*** Extracted information Section Begins ***
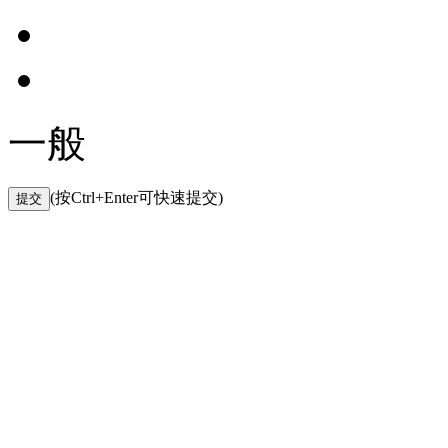
一般
(按Ctrl+Enter可快速提交)
提交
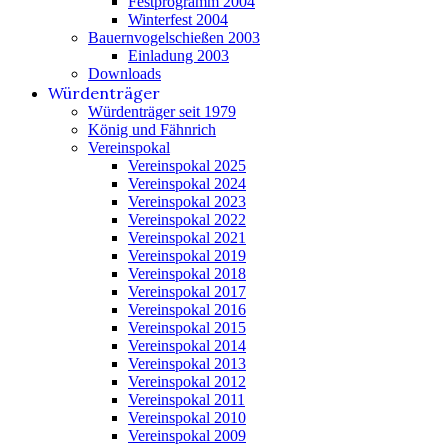
Festprogramm 2004
Winterfest 2004
Bauernvogelschießen 2003
Einladung 2003
Downloads
Würdenträger
Würdenträger seit 1979
König und Fähnrich
Vereinspokal
Vereinspokal 2025
Vereinspokal 2024
Vereinspokal 2023
Vereinspokal 2022
Vereinspokal 2021
Vereinspokal 2019
Vereinspokal 2018
Vereinspokal 2017
Vereinspokal 2016
Vereinspokal 2015
Vereinspokal 2014
Vereinspokal 2013
Vereinspokal 2012
Vereinspokal 2011
Vereinspokal 2010
Vereinspokal 2009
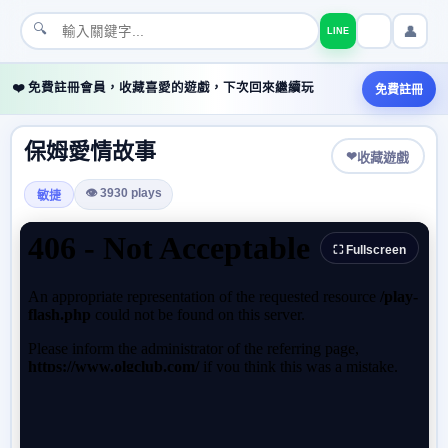
🔍
👤
LINE
❤️ 免費註冊會員，收藏喜愛的遊戲，下次回來繼續玩
免費註冊
保姆愛情故事
❤
收藏遊戲
👁 3930 plays
敏捷
⛶ Fullscreen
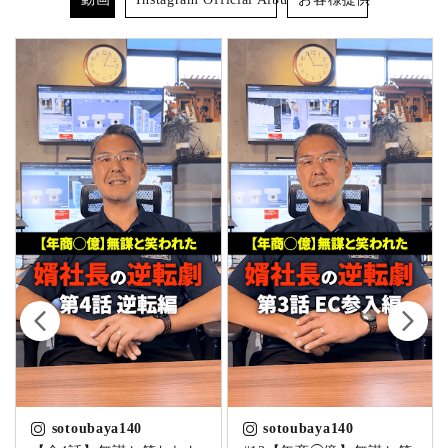
sotoubaya140
sotoubaya140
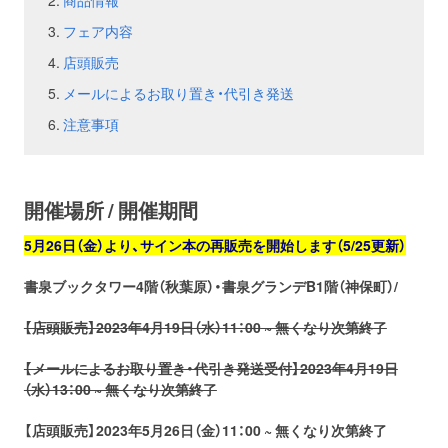
商品情報
フェア内容
お問い合わせ
取材のお申し込み
店頭販売
メールによるお取り置き・代引き発送
注意事項
開催場所 / 開催期間
5月26日（金）より、サイン本の再販売を開始します（5/25更新）
書泉ブックタワー4階（秋葉原）・書泉グランデB1階（神保町）/
【店頭販売】2023年4月19日（水）11：00
~ 無くなり次第終了
【メールによるお取り置き・代引き発送受付】2023年4月19日
（水）13：00 ~ 無くなり次第終了
【店頭販売】2023年5月26日（金）11：00
~ 無くなり次第終了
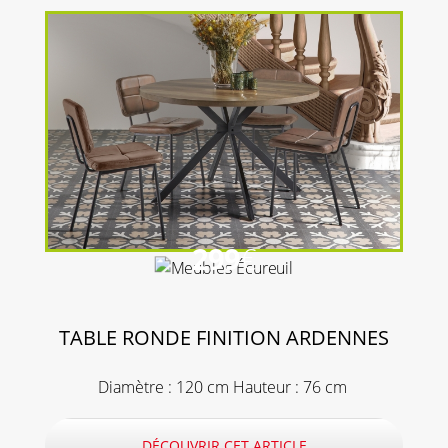
299
€
TABLE RONDE FINITION ARDENNES
Diamètre : 120 cm Hauteur : 76 cm
DÉCOUVRIR CET ARTICLE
*** Extracted information Section Ends ***
Aim of the task:
Transcribe the listing in full and omit the pictures.

Result for this exercise:
一般
(按Ctrl+Enter可快速提交)
提交
Festprogramm 2004
Winterfest 2004
Bauernvogelschießen 2003
Einladung 2003
Downloads
Würdenträger
Würdenträger seit 1979
König und Fähnrich
Vereinspokal
Vereinspokal 2025
Vereinspokal 2024
Vereinspokal 2023
Vereinspokal 2022
Vereinspokal 2021
Vereinspokal 2019
Vereinspokal 2018
Vereinspokal 2017
Vereinspokal 2016
Vereinspokal 2015
Vereinspokal 2014
Vereinspokal 2013
Vereinspokal 2012
Vereinspokal 2011
Vereinspokal 2010
Vereinspokal 2009
🔍
👤
LINE
❤️ 免費註冊會員，收藏喜愛的遊戲，下次回來繼續玩
免費註冊
保姆愛情故事
❤
收藏遊戲
👁 3930 plays
敏捷
⛶ Fullscreen
sotoubaya140
sotoubaya140
商品情報
フェア内容
お問い合わせ
取材のお申し込み
店頭販売
メールによるお取り置き・代引き発送
注意事項
開催場所 / 開催期間
5月26日（金）より、サイン本の再販売を開始します（5/25更新）
書泉ブックタワー4階（秋葉原）・書泉グランデB1階（神保町）/
【店頭販売】2023年4月19日（水）11：00
~ 無くなり次第終了
【メールによるお取り置き・代引き発送受付】2023年4月19日
（水）13：00 ~ 無くなり次第終了
【店頭販売】2023年5月26日（金）11：00
~ 無くなり次第終了
299
€
TABLE RONDE FINITION ARDENNES
Diamètre : 120 cm Hauteur : 76 cm
DÉCOUVRIR CET ARTICLE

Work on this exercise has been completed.